In life, all animals have lived with and for some time will live without an animal body of their own. The term animal can be used in several different contexts, including in physiology and biochemistry. The word animal refers to any living thing capable of moving about on its own, consuming food, secreting waste products, reproducing, breathing air, and so on. In modern usage, animal refers only to those living things that have a nervous system capable of moving about on their own. Many animals have nervous systems, but birds, fish, amphibians, mollusks, invertebrates, and even humans are not technically considered to be animals because they lack a centralized nervous system.
All vertebrates are members of the class Arachnida, the most common vertebrate animal being the human. Humans, however, are not the only species of animal with a central nervous system. The class Cymatidae, also consisting of humans and all other cephalopods (squids, lobsters, shrimp, and crabs) have a series of nerve tissues called the nerves. The afferent nerves come from the eyes, ears, spine, and nervous system, while the sensory nerves go from the skin, teeth, and claws of animals. All other nerves are referred to as afferent nerves, while nerves in the other areas of the body are referred to as secreters.
Virtually all animals make use of at least one set of organs for the purpose of obtaining nourishment, while all other animals use several sets of organs for the same purpose. Insects, for example, need to feed on certain parts of the plant leaves, stems, roots, leaves, and other parts of the foliage, whereas mammals need to eat meat, bones, fur, feathers, and so on. Birds and mammals have even more sets of organs involved in obtaining nourishment.
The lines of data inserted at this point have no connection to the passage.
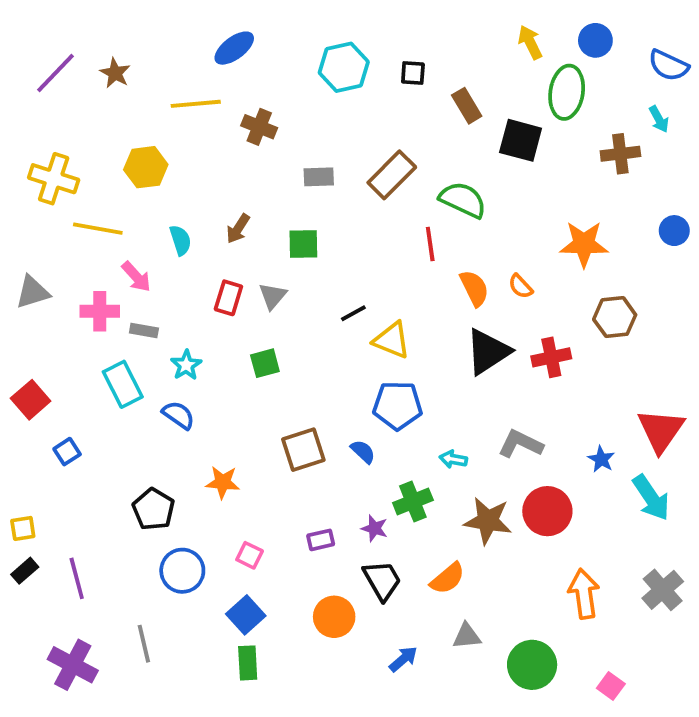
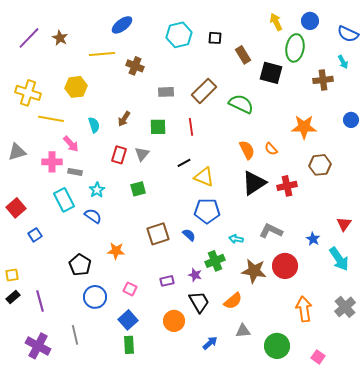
red line: (430, 244) -> (191, 127), moved
red triangle: (661, 430) -> (344, 224), size x0.6

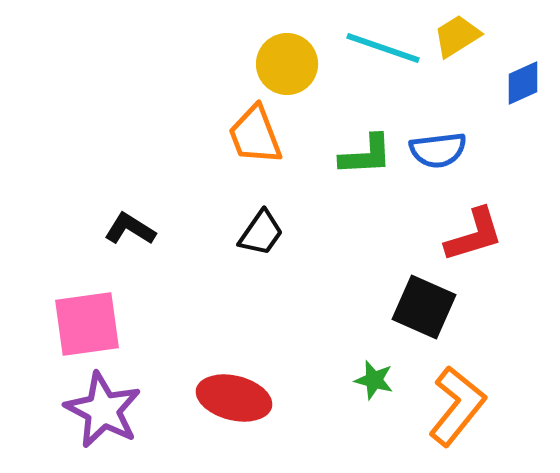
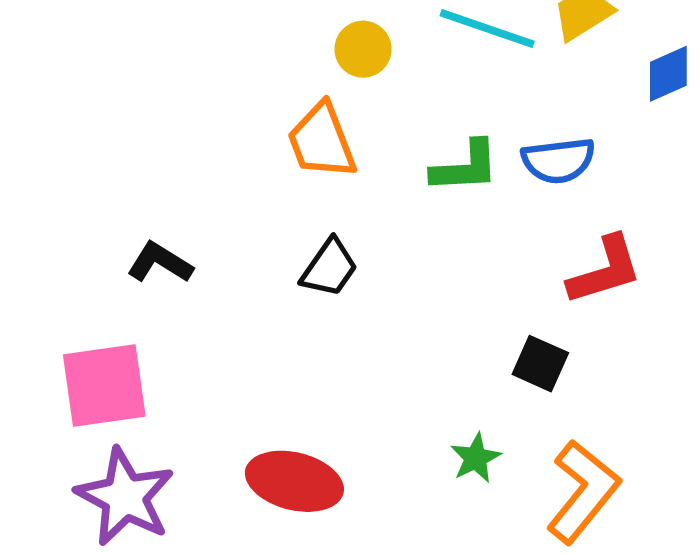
yellow circle: (287, 64) -> (363, 49), size x0.7
black square: (424, 307) -> (540, 364), size x0.7
green star: (374, 380) -> (476, 458), turned 30

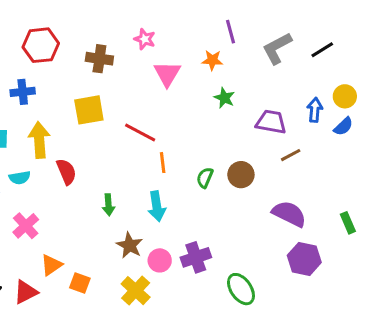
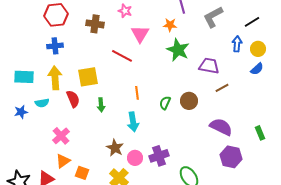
black line: (322, 50) -> (252, 22), moved
blue cross: (23, 92) -> (55, 46), moved
green star: (224, 98) -> (178, 50), size x1.6
yellow square: (89, 110) -> (88, 77), moved
blue arrow: (315, 110) -> (237, 44), moved
red line: (140, 132) -> (122, 56), moved
green arrow: (108, 205) -> (101, 105), moved
pink cross: (26, 226) -> (61, 136), moved

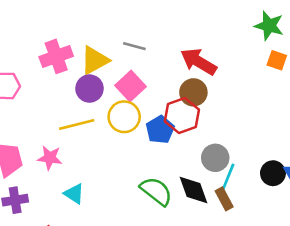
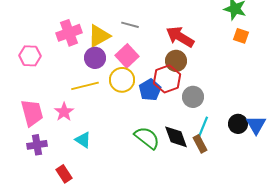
pink star: (50, 158) -> (64, 112), turned 30
gray circle: (215, 158) -> (193, 97), moved

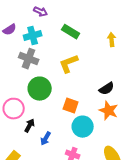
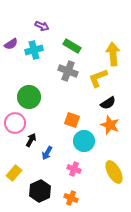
yellow arrow: (112, 40) -> (113, 54), size x1.6
gray cross: (29, 59) -> (68, 71), moved
yellow L-shape: (69, 64) -> (98, 78), moved
green circle: (40, 89) -> (29, 97), moved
Each animal has only one type of cell in its body, which is called a single cell. The animal kingdom consists of animals that have cells of various types – protoplasmic cells (cell-like tissue) and metazo cells (non-cellular). The metazo cells reproduce by means of a gene called a mitochondria. Cells of the animal kingdom can be further classified into protoplasmic, endosympathetic, and lymphoid. Metazoa are not part of the animal kingdom and make up a part of theacteria, fungi, and plants kingdom.
All living creatures belong to the animal kingdom except the unicellular algae, bacteria, protozoa, molds, yeasts, and some unicellular plants. All animals have the ability to move, though they are mostly capable of swimming. Most animals have a heart, lungs, intestine, urinary bladder, skin, muscles, digestive tract, and nervous system. Although most animals cannot swim, some can glide through water by means of their gills, while some others swim using their nerves.
A number of the animals have certain characteristics in common with all the other multicellular organisms. They possess vascular system, nervous system, respiratory system, excretory system, blood, digestive system, genitalia, nervous system, somatic organs, immunity system, reproduction system, photosynthetic apparatus, and internal organ systems. Since the animal kingdom consists of numerous different kinds of living creatures, it is quite difficult to classify each and every kind of organism in the biological kingdom.